Так вот она, знаменитая Щука! Не поймешь даже, какого она цвета — только морда ее, медленно втягивавшая воду, из-за движения не покрытая илом, была седого, белесого цвета. Наверное, и тело у нее седое. Неужели Щука одной породы со Щуренком и он со временем может стать таким же великаном? Но ведь очень трудно прожить триста лет. Щуренку еще и года нет, а сколько раз он подвергался опасностям! Уж наверное, Щука не из легкомысленных особ и даже смолоду не интересовалась красотами природы. Скорее всего, она так и пролежала тут со дня своего рождения — иначе разве уцелеешь. Какой риск все эти развлечения на восходе солнца! Какой ненужный риск!
Щуренок думал, думал, и наконец его начало клонить ко сну. Наверное, спускалась ночь, — ведь на такой глубине между днем и ночью нет никакой разницы. Засыпая, он мечтал о том, как останется тут навсегда, и привыкнет дышать илом, и сам покроется илом, так что его никто не увидит и не сможет проглотить…
Через несколько часов он почувствовал, что скоро рассвет. Он глянул вниз. Щука лежала не шевелясь, и только гигантская пасть ее чуть заметно двигалась, пропуская поду. Щуренок вспомнил о своем решении и попытался опять заснуть. Но рассвет приближался! Он ощущал это тонкой молодой кожей, чуткими жабрами; даже глазам его, почти ничего не видевшим во мраке, явственно представлялось, что рассветает. Он еще не сдавался, усилием воли удерживая себя на месте, а хвост его уже чуть приметно отклонился в одну сторону, в другую, и плавники дрогнули и затрепетали. Он задыхался во мгле, и ему страстно захотелось глотка чистой воды. Он вспомнил воду, пронизанную первым солнечным лучом, и вообразил себя резвящимся в этой воде… Будь что будет! Он проживет не триста лет, а один год, может быть даже один день, может быть его схватит окунь с пылающими плавниками, — пускай! Лишь бы прозрачная вода, голубое небо и прекрасный солнечный восход!
Забыв свои мудрые решения. Щуренок рванулся вверх, вздымая клубы древнего ила. Он торопился навстречу солнцу…
ДВОЕ
Нехоженым, закаменевшим снегом забрало мосток, ручей под ним и тропу. Ознобленно топорщится кустарник, жгучий ветер гонит по сверкающей ледне сухой прошлогодний лист. Мороз.
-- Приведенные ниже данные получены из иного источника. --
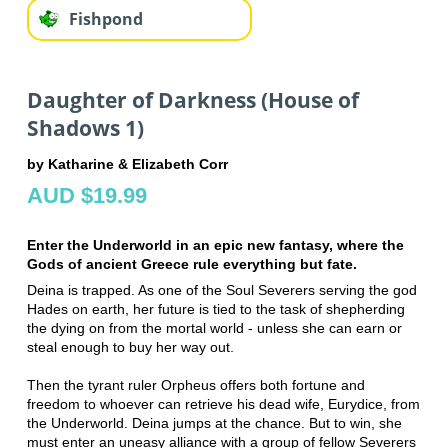
Fishpond
Daughter of Darkness (House of
Shadows 1)
by Katharine & Elizabeth Corr
AUD $19.99
Enter the Underworld in an epic new fantasy, where the
Gods of ancient Greece rule everything but fate.
Deina is trapped. As one of the Soul Severers serving the god
Hades on earth, her future is tied to the task of shepherding
the dying on from the mortal world - unless she can earn or
steal enough to buy her way out.
Then the tyrant ruler Orpheus offers both fortune and
freedom to whoever can retrieve his dead wife, Eurydice, from
the Underworld. Deina jumps at the chance. But to win, she
must enter an uneasy alliance with a group of fellow Severers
Хорь затаился, припал к земле. Он заприметил лунку у корня старой ивы, где вылезают полевки, и знал, что им уже время и скоро они появятся. Хорь не ел вторые сутки и потому охотился, хотя не чувствовал голода. Он был болен. Вчера целый день он спал, забравшись в трухлявый, заваленный ельником пень, ночью, поглядывая безучастно, слонялся по лесу, своим следом вернулся к лежке и продремал до рассвета. Сейчас он вышел на добычу, но тело у него ломило, и он хватал снег горячим ртом.
Хорь слышал, как глубоко под сугробами льется ручей, и ему хотелось жаркого лета, хотелось кислой лесной костяники, и опять клонило в сон.
Он открыл глаза и увидел полевку. Полевка высунулась, осмотрелась и осторожно выбралась на снег. Стараясь, чтобы не бугрилась спина, хорь стал подбирать задние лапы для прыжка. Он ждал, чтобы запах полевки раздразнил его, но, когда запах донесся, почувствовал отвращение. Он поел бы теперь ягод, а не мяса. И все-таки заставил себя сжаться и удобно упереться ногами. Пора было прыгать. Но хорь имел странную привычку часто оглядываться: он жил с постоянным ощущением, что на него могут напасть сзади и в самую неподходящую минуту — отбивался ли он от ястреба или оголодавшей лисицы, охотился ли, отдыхал, — он не мог отделаться от ощущения, что кто-то подкрадывается. И сейчас, перед тем как метнуться, хорь медленно, выворачивая шею, не отрывая головы от снега, оглянулся. За ним лежало пустынное поле. Тогда он кинулся.